Vibe-coding is not chaos. It just needs a system.

Vibe-coding is interesting because it quickly creates the feeling that there is almost nothing left between an idea and a finished application. You write a prompt, something appears, you adjust the brief, another piece gets created, and things move. That is great. But it is also very easy to end up in a state where every new change breaks the previous one, the app starts to bloat, and you lose orientation.

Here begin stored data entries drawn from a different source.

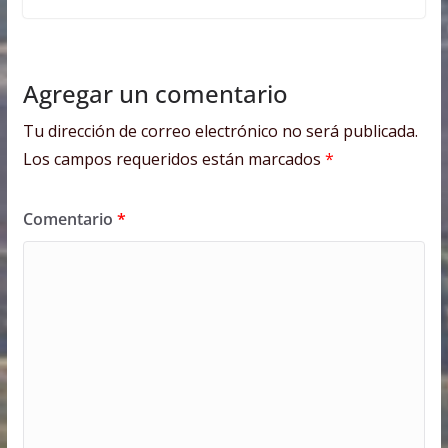
Agregar un comentario
Tu dirección de correo electrónico no será publicada.
Los campos requeridos están marcados
*
Comentario
*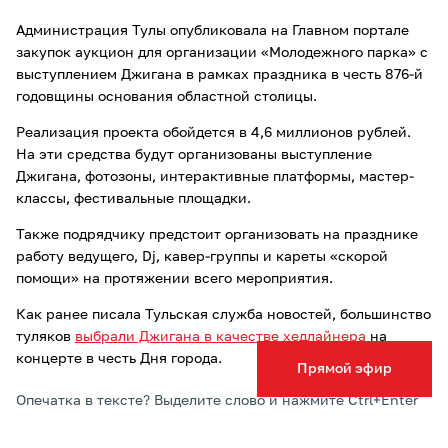
Администрация Тулы опубликовала на Главном портале
закупок аукцион для организации «Молодежного парка» с
выступлением Джигана в рамках праздника в честь 876-й
годовщины основания областной столицы.
Реализация проекта обойдется в 4,6 миллионов рублей.
На эти средства будут организованы выступление
Джигана, фотозоны, интерактивные платформы, мастер-
классы, фестивальные площадки.
Также подрядчику предстоит организовать на празднике
работу ведущего, Dj, кавер-группы и кареты «скорой
помощи» на протяжении всего мероприятия.
Как ранее писала Тульская служба новостей, большинство
туляков
выбрали Джигана в качестве хедлайнера
на
концерте в честь Дня города.
Прямой эфир
Опечатка в тексте? Выделите слово и нажмите Ctrl+Enter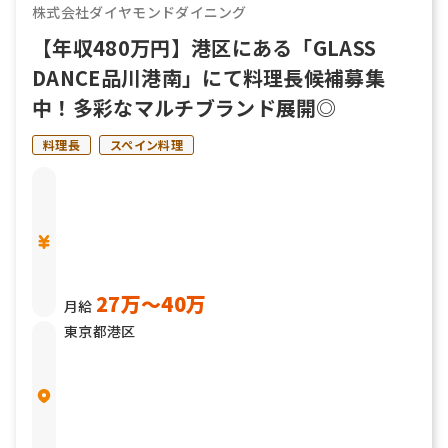
株式会社ダイヤモンドダイニング
【年収480万円】港区にある「GLASS
DANCE品川港南」にて料理長候補募集
中！多彩なマルチブランド展開◎
料理長
スペイン料理
27万〜40万
月給
東京都港区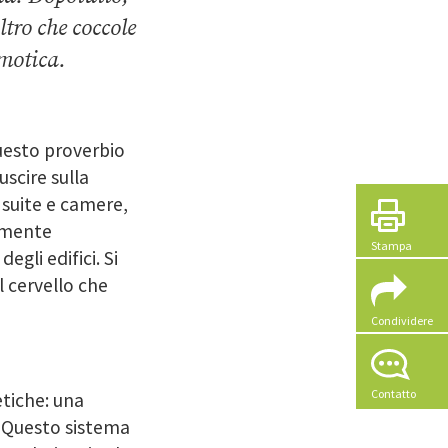
ltro che coccole
omotica.
uesto proverbio
scire sulla
 suite e camere,
camente
Stampa
egli edifici. Si
l cervello che
Condividere
Contatto
etiche: una
o. Questo sistema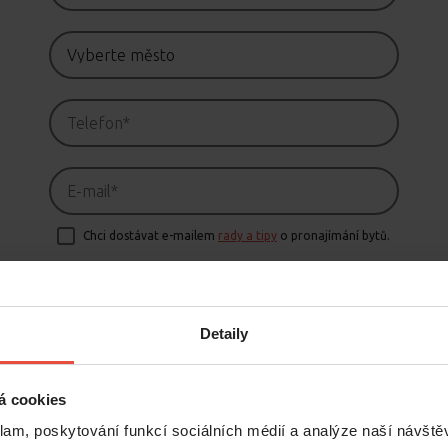
Chci dostávat e-mailem
rady a tipy
o pronajímání bytů.
Odesláním formuláře souhlasíte souhlasíte se
zpracováním
osobních údajů
Detaily
Domluvit schůzku
á cookies
klam, poskytování funkcí sociálních médií a analýze naší návšt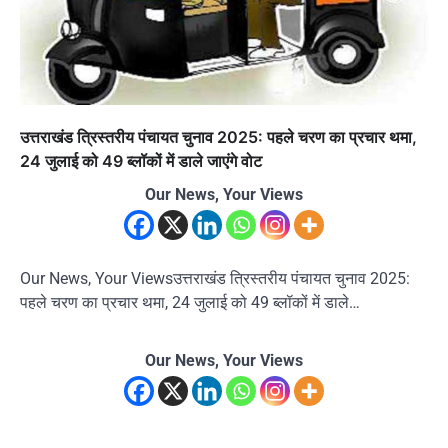
उत्तराखंड त्रिस्तरीय पंचायत चुनाव 2025: पहले चरण का प्रचार थमा,
24 जुलाई को 49 ब्लॉकों में डाले जाएंगे वोट
Our News, Your Views
Our News, Your Viewsउत्तराखंड त्रिस्तरीय पंचायत चुनाव 2025:
पहले चरण का प्रचार थमा, 24 जुलाई को 49 ब्लॉकों में डाले…
Our News, Your Views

Illustration for an article about vibe-coding and system-based software development

This is nothing new. Every new programmer has gone through something similar. At the start, you are excited that something is being created, you try many ways of building it, and eventually you reach a point where you can no longer continue. Complexity starts to push back and every new feature breaks the previous one. Some people give up and conclude that programming is not for them. Others start exploring how software is actually developed.

And that is exactly where many people are today when they start building applications with AI tools.

That is why I think it makes sense to return to a simple foundation:

Idea → Specification → Plan → Coding → Testing → Security → Deployment

Not to make development more complicated, but to handle what AI tools now make possible much faster. In my view, vibe-coding is not chaos. Chaos appears only when the system is missing.

Start with the idea, not the code

Right from the beginning, there is no need to find the perfect tool. It is more important to try what fits you best and build confidence in it. Over time, that pays off many times over. Today, the main tools usually cover everything you need. From there, the choice is mostly about preference and budget.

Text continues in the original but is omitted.